Ces déclarations viennent dans le cadre des efforts déployés par Pékin pour affirmer son poids économique et politique au Moyen-Orient.

S’adressant à la Ligue arabe basée au Caire, Xi a déclaré que le problème palestinien ne doit pas être marginalisé.

« La Chine soutient le processus pacifique au Moyen-Orient et l’établissement d’un Etat palestinien dont la capitale est Al Qods-Est occupé », a-t-il ajouté.

De plus, le président chinois a annoncé le déploiement de 50 millions de yuans (7,6 millions de dollars) au profit des Palestiniens, dont un projet de construction de centrale solaire.

« Le maintien des intérêts légitimes du peuple palestinien relève de la responsabilité de la Ligue arabe et de la communauté internationale », a déclaré M. Xi.

Résolution contre la colonisation israélienne

Le Conseil de sécurité de l’ONU avait adopté le 23 décembre 2016, un projet de résolution pour l’arrêt de la colonisation israélienne, après que les Etats-Unis ont décidé de ne pas utiliser leur droit veto, mais de s’abstenir.

14 membres du Conseil de Sécurité ont voté pour le projet de résolution réclamant l’arrêt de la colonisation menée par Israël. Un seul pays, les Etats-Unis, s’est abstenu.

Le texte, rédigé par les Palestiniens et présenté par le groupe arabe à l’ONU, appelle Israël à «cesser immédiatement et complètement toute activité de colonisation en territoire palestinien occupé, dont Al Qods-Est occupé».

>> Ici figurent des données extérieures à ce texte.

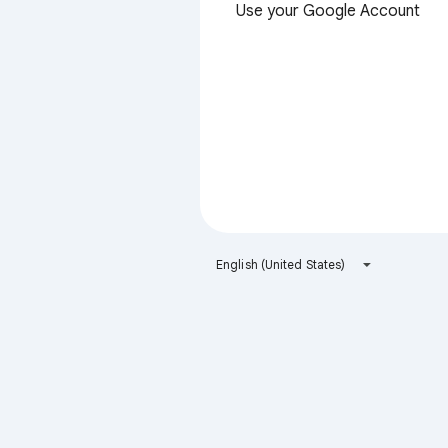
Use your Google Account
English (United States)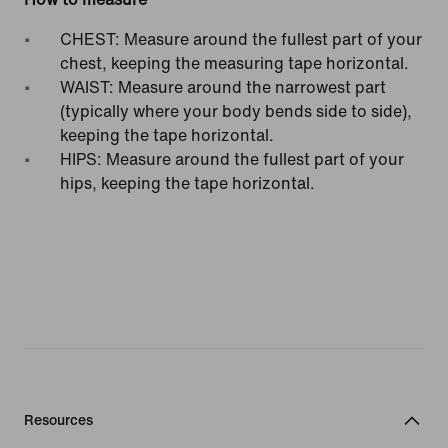
CHEST: Measure around the fullest part of your
chest, keeping the measuring tape horizontal.
WAIST: Measure around the narrowest part
(typically where your body bends side to side),
keeping the tape horizontal.
HIPS: Measure around the fullest part of your
hips, keeping the tape horizontal.
Resources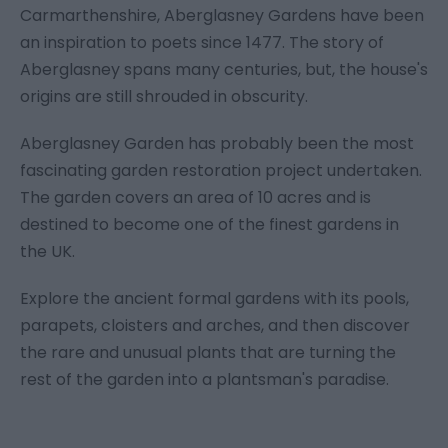
Carmarthenshire, Aberglasney Gardens have been
an inspiration to poets since 1477. The story of
Aberglasney spans many centuries, but, the house's
origins are still shrouded in obscurity.
Aberglasney Garden has probably been the most
fascinating garden restoration project undertaken.
The garden covers an area of 10 acres and is
destined to become one of the finest gardens in
the UK.
Explore the ancient formal gardens with its pools,
parapets, cloisters and arches, and then discover
the rare and unusual plants that are turning the
rest of the garden into a plantsman's paradise.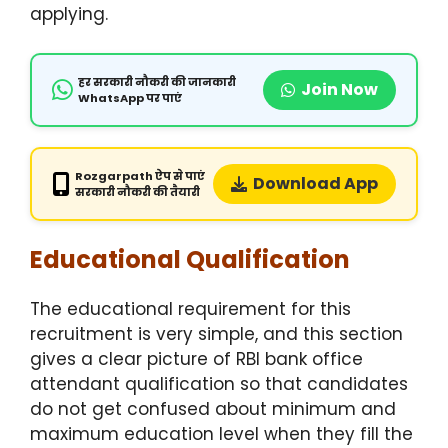
applying.
हर सरकारी नौकरी की जानकारी
Join Now
WhatsApp पर पाएं
Rozgarpath ऐप से पाएं
Download App
सरकारी नौकरी की तैयारी
Educational Qualification
The educational requirement for this
recruitment is very simple, and this section
gives a clear picture of RBI bank office
attendant qualification so that candidates
do not get confused about minimum and
maximum education level when they fill the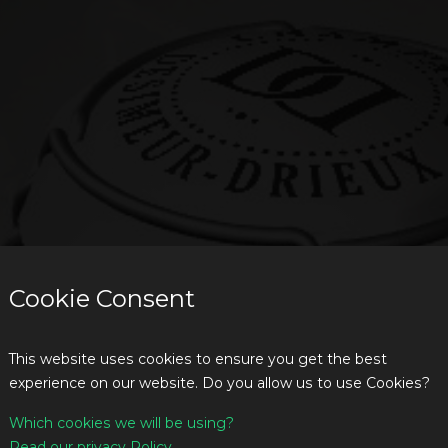
Cookie Consent
This website uses cookies to ensure you get the best
experience on our website. Do you allow us to use Cookies?
Which cookies we will be using?
Read our privacy Policy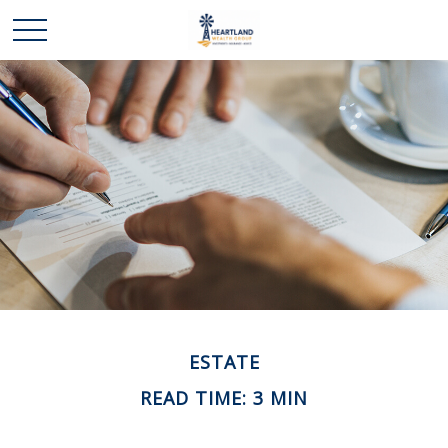
ESTATE
READ TIME: 3 MIN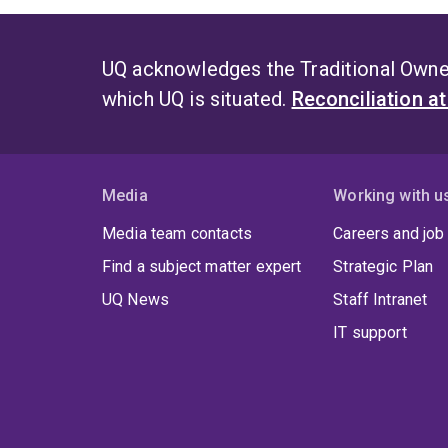
UQ acknowledges the Traditional Owner
which UQ is situated.
Reconciliation a
Media
Working with u
Media team contacts
Careers and job
Find a subject matter expert
Strategic Plan
UQ News
Staff Intranet
IT support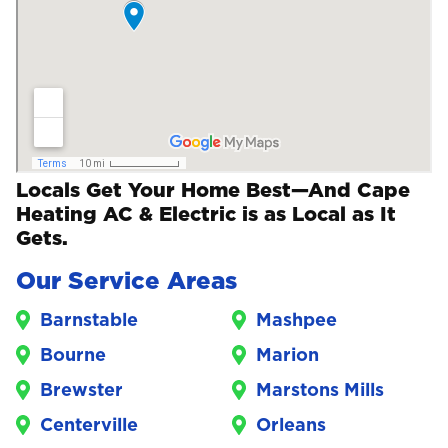
Locals Get Your Home Best—And Cape
Heating AC & Electric is as Local as It
Gets.
Our Service Areas
Barnstable
Mashpee
Bourne
Marion
Brewster
Marstons Mills
Centerville
Orleans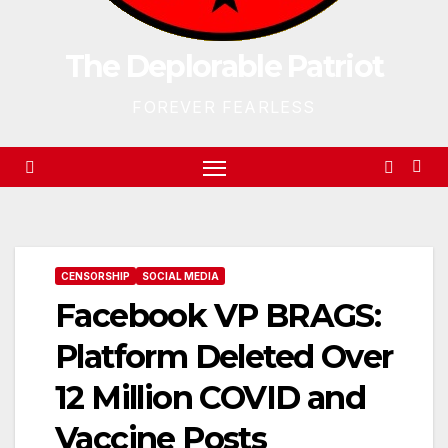
The Deplorable Patriot
FOREVER FEARLESS
CENSORSHIP
SOCIAL MEDIA
Facebook VP BRAGS:
Platform Deleted Over
12 Million COVID and
Vaccine Posts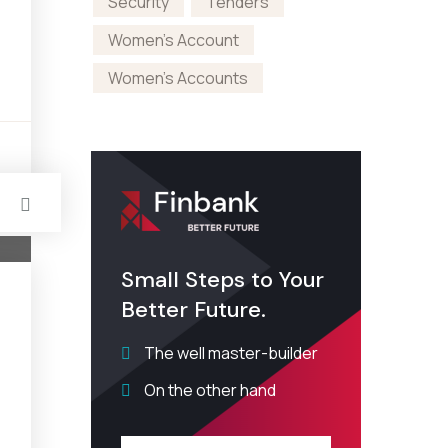
Security
Tenders
Women's Account
Women's Accounts
s
Small Steps to Your
Better Future.
The well master-builder
On the other hand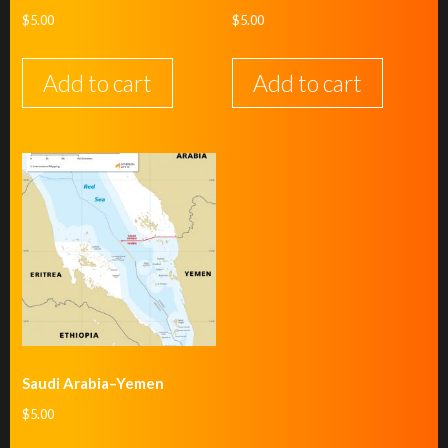
$
5.00
$
5.00
Add to cart
Add to cart
Saudi Arabia–Yemen
$
5.00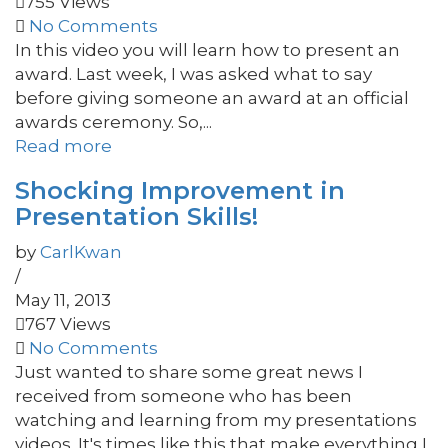
755 Views
No Comments
In this video you will learn how to present an
award. Last week, I was asked what to say
before giving someone an award at an official
awards ceremony. So,...
Read more
Shocking Improvement in
Presentation Skills!
by
CarlKwan
/
May 11, 2013
767 Views
No Comments
Just wanted to share some great news I
received from someone who has been
watching and learning from my presentations
videos. It's times like this that make everything I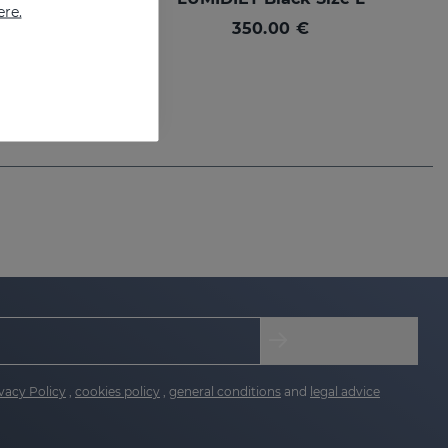
ere.
350.00 €
vacy Policy
,
cookies policy
,
general conditions
and
legal advice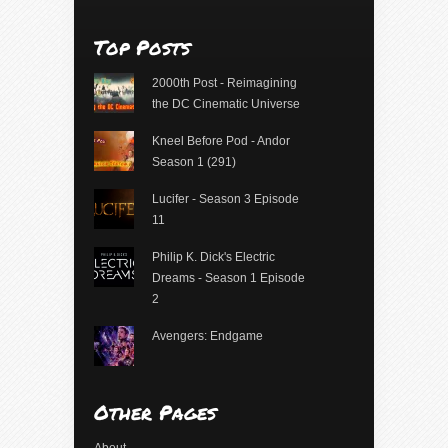
Top Posts
2000th Post - Reimagining
the DC Cinematic Universe
Kneel Before Pod - Andor
Season 1 (291)
Lucifer - Season 3 Episode
11
Philip K. Dick's Electric
Dreams - Season 1 Episode
2
Avengers: Endgame
Other Pages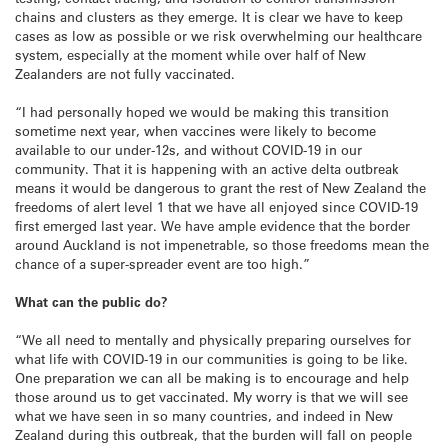
chains and clusters as they emerge. It is clear we have to keep
cases as low as possible or we risk overwhelming our healthcare
system, especially at the moment while over half of New
Zealanders are not fully vaccinated.
“I had personally hoped we would be making this transition
sometime next year, when vaccines were likely to become
available to our under-12s, and without COVID-19 in our
community. That it is happening with an active delta outbreak
means it would be dangerous to grant the rest of New Zealand the
freedoms of alert level 1 that we have all enjoyed since COVID-19
first emerged last year. We have ample evidence that the border
around Auckland is not impenetrable, so those freedoms mean the
chance of a super-spreader event are too high.”
What can the public do?
“We all need to mentally and physically preparing ourselves for
what life with COVID-19 in our communities is going to be like.
One preparation we can all be making is to encourage and help
those around us to get vaccinated. My worry is that we will see
what we have seen in so many countries, and indeed in New
Zealand during this outbreak, that the burden will fall on people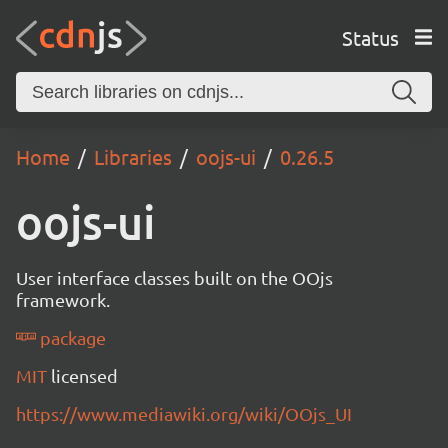
Status
Home
Libraries
oojs-ui
0.26.5
oojs-ui
User interface classes built on the OOjs
framework.
package
MIT
licensed
https://www.mediawiki.org/wiki/OOjs_UI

Le Premier ministre Benjamin Netanyahou avait vivement dénoncé cette décision. « Israël ne s’y conformera pas », a-t-il indiqué.

« Israël rejette cette résolution anti-israélienne honteuse de l’Onu et ne respectera pas ses termes », a fait savoir Benyamin Netanyahou.

Le nouveau président des Etats-Unis Donald Trump avait rapidement critiqué le projet voté à l’ONU, déclarant qu’après son investiture «  tout changerait en ce qui concerne l’ONU après le 20 janvier ».